* [Activity] Your copy of the entries below should hold exactly the lines from the one containing "umgehen wie ein" to the one containing "30代の私も、毛穴といえば、鼻でした。", inclusive, and no pictures.

* [Dataset]
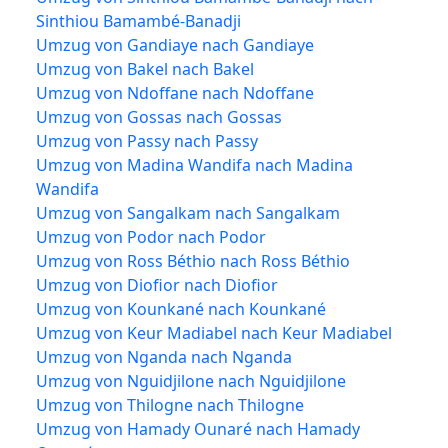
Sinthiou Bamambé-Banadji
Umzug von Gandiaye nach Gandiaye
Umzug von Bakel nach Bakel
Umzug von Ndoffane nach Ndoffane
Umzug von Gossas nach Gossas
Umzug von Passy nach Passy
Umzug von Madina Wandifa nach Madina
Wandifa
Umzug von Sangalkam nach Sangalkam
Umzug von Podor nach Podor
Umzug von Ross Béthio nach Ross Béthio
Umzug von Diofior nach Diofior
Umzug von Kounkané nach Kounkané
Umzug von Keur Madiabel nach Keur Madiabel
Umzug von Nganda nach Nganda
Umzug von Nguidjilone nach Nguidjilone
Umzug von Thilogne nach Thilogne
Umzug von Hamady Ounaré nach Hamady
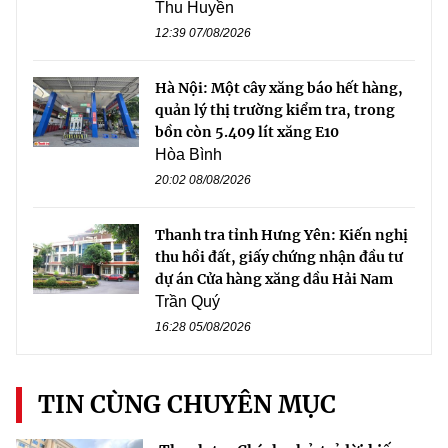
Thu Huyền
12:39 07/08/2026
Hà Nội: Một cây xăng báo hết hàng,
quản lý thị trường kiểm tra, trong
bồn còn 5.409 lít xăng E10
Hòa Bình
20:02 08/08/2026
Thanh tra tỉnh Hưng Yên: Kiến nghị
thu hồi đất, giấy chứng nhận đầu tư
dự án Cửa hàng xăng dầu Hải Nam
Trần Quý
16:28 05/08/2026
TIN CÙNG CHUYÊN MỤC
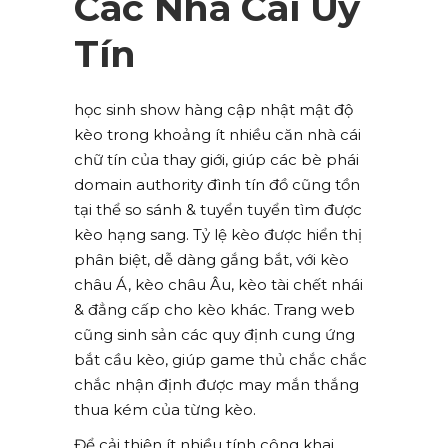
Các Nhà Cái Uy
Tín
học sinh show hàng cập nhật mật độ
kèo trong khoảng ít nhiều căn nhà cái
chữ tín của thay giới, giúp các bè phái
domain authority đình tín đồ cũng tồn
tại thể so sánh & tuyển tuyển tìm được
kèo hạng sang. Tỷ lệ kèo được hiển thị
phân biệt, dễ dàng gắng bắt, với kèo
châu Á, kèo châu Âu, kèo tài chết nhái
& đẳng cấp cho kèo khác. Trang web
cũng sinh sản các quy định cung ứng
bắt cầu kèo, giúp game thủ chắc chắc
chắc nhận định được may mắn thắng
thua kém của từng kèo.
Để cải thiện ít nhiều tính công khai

--

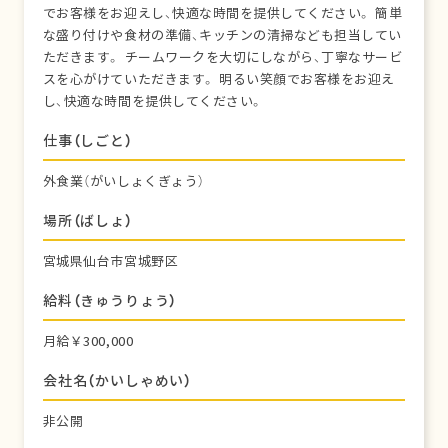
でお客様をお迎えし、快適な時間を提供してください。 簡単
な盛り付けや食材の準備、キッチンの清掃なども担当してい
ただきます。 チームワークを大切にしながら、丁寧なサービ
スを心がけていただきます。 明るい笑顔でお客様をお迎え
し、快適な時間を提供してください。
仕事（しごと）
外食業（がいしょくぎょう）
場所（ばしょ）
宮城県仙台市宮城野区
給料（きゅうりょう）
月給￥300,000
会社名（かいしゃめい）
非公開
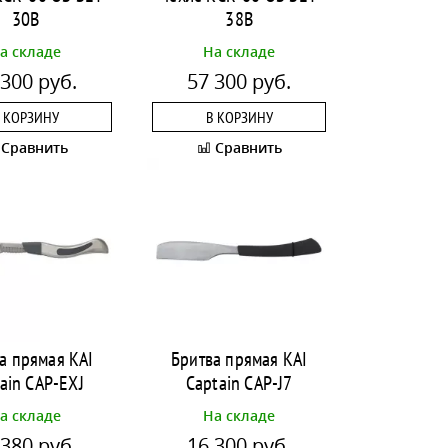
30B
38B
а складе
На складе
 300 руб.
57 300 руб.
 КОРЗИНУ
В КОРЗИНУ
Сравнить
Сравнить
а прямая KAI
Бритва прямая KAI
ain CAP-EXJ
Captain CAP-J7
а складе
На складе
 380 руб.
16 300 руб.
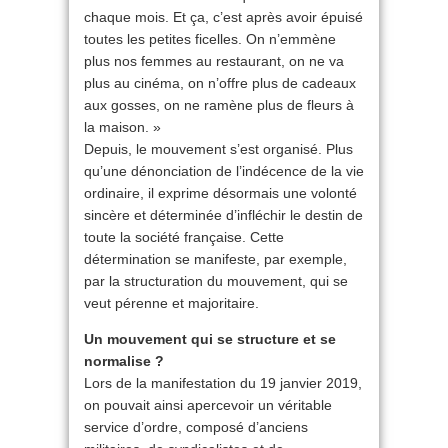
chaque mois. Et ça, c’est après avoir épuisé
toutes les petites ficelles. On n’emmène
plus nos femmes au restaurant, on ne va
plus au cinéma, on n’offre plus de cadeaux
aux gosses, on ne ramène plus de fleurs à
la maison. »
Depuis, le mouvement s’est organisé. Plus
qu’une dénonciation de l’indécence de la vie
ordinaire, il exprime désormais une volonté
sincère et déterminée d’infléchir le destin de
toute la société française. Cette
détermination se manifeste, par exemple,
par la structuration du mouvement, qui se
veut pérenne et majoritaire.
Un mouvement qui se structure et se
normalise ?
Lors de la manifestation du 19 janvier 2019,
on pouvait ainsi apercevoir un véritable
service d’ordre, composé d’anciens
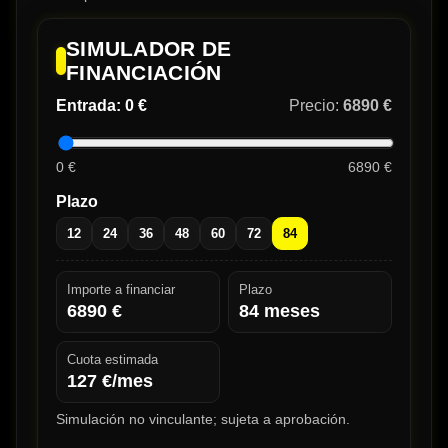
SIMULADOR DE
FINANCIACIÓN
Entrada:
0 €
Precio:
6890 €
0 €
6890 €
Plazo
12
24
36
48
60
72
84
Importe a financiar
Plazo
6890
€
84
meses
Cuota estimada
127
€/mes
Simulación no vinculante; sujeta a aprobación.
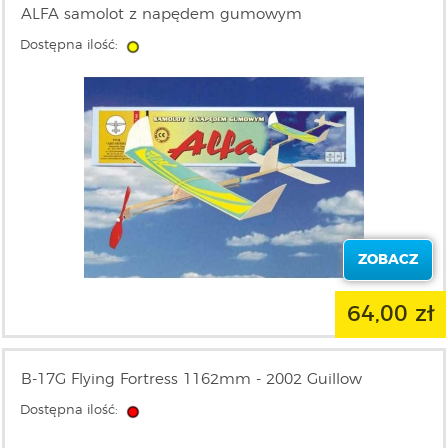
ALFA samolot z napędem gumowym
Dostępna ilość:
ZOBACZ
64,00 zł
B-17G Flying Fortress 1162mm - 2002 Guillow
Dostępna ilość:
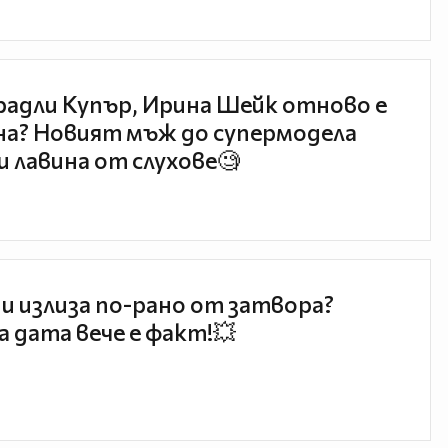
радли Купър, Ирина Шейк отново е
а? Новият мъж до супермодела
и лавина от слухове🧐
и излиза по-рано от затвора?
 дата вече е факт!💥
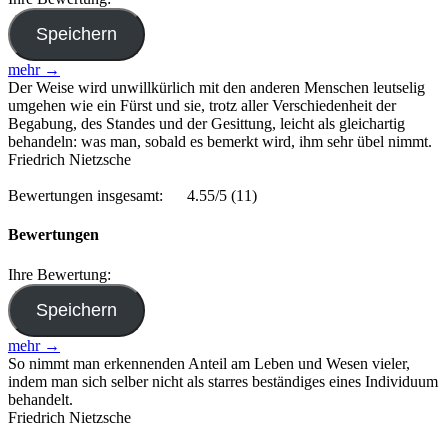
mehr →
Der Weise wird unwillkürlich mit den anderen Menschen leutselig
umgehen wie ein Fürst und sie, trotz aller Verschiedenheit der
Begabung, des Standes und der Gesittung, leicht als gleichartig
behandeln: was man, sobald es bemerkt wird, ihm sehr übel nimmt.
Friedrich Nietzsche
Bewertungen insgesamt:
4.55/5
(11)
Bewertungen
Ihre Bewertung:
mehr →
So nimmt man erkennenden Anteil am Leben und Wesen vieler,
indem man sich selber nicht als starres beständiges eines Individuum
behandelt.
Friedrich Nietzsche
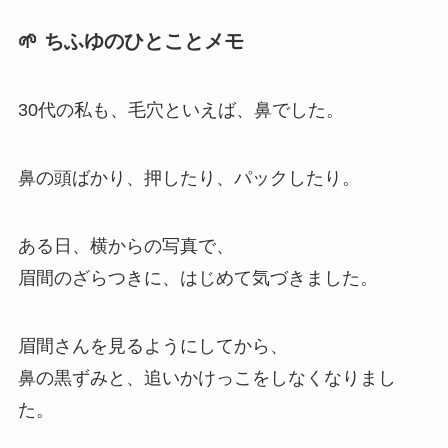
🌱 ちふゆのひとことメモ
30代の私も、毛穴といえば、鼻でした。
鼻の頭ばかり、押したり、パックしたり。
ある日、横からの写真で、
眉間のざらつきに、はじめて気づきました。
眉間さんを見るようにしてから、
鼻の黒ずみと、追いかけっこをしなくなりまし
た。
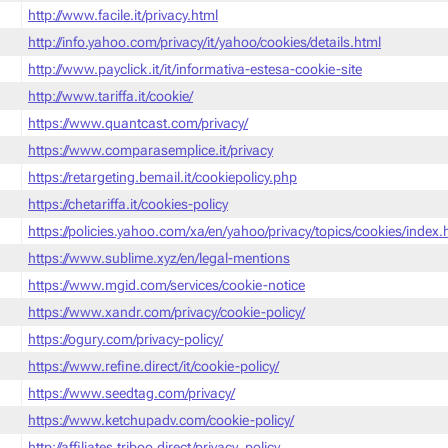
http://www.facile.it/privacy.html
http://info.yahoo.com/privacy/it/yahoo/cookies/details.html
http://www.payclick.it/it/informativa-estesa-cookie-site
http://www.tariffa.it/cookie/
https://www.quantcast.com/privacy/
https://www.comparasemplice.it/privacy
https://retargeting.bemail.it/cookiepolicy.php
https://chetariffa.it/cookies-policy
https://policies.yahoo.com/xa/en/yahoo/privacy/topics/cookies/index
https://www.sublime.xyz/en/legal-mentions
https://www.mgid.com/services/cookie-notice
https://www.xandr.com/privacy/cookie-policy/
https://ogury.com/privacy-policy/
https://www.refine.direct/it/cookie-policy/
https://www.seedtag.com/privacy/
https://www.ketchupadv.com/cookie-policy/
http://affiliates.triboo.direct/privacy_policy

--

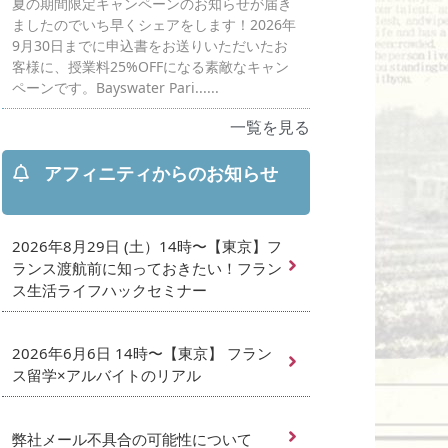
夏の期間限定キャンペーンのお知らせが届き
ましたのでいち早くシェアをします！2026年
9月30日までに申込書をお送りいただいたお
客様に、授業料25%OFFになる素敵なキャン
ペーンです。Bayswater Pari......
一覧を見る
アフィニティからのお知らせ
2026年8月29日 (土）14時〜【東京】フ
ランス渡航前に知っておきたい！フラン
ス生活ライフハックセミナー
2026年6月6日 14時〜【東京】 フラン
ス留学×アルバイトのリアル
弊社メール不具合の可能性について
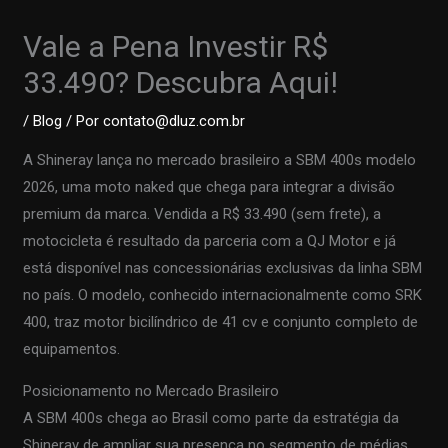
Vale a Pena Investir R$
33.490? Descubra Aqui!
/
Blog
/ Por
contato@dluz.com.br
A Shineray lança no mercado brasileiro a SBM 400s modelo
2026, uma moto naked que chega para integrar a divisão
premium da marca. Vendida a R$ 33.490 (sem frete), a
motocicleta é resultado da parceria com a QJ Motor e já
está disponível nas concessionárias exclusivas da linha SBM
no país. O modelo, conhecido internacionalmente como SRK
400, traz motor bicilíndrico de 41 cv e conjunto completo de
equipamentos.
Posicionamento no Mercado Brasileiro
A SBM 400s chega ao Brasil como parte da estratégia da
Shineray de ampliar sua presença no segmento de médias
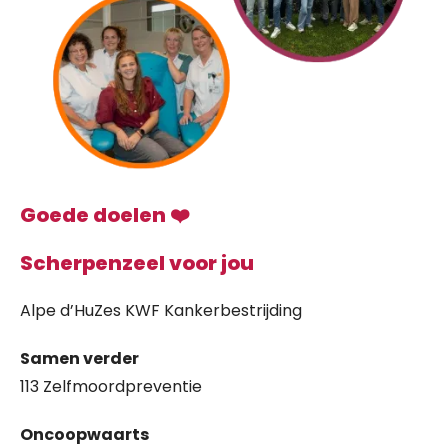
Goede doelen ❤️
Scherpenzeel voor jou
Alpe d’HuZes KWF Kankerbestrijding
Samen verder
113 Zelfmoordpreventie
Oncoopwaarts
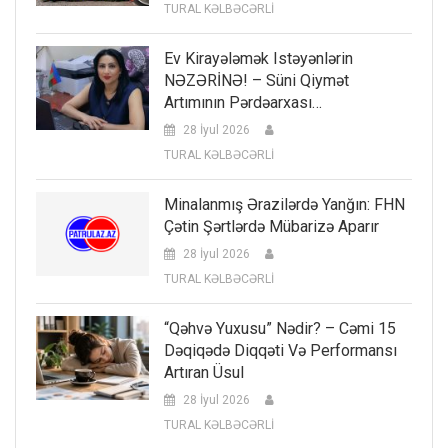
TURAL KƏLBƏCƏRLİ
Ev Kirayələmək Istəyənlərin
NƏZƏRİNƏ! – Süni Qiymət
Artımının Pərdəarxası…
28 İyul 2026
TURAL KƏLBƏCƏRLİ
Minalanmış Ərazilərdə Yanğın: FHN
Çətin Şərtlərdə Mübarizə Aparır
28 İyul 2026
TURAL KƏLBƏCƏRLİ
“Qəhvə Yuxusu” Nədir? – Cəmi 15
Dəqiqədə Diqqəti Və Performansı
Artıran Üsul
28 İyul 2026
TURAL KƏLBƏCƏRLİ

* [Reply]
umgehen wie ein Fürst und sie, trotz aller Verschiedenheit der
Begabung, des Standes und der Gesittung, leicht als gleichartig
behandeln: was man, sobald es bemerkt wird, ihm sehr übel nimmt.
Friedrich Nietzsche
Bewertungen insgesamt:
4.55/5
(11)
Bewertungen
Ihre Bewertung:
mehr →
So nimmt man erkennenden Anteil am Leben und Wesen vieler,
indem man sich selber nicht als starres beständiges eines Individuum
behandelt.
Friedrich Nietzsche
🌱 ちふゆのひとことメモ
30代の私も、毛穴といえば、鼻でした。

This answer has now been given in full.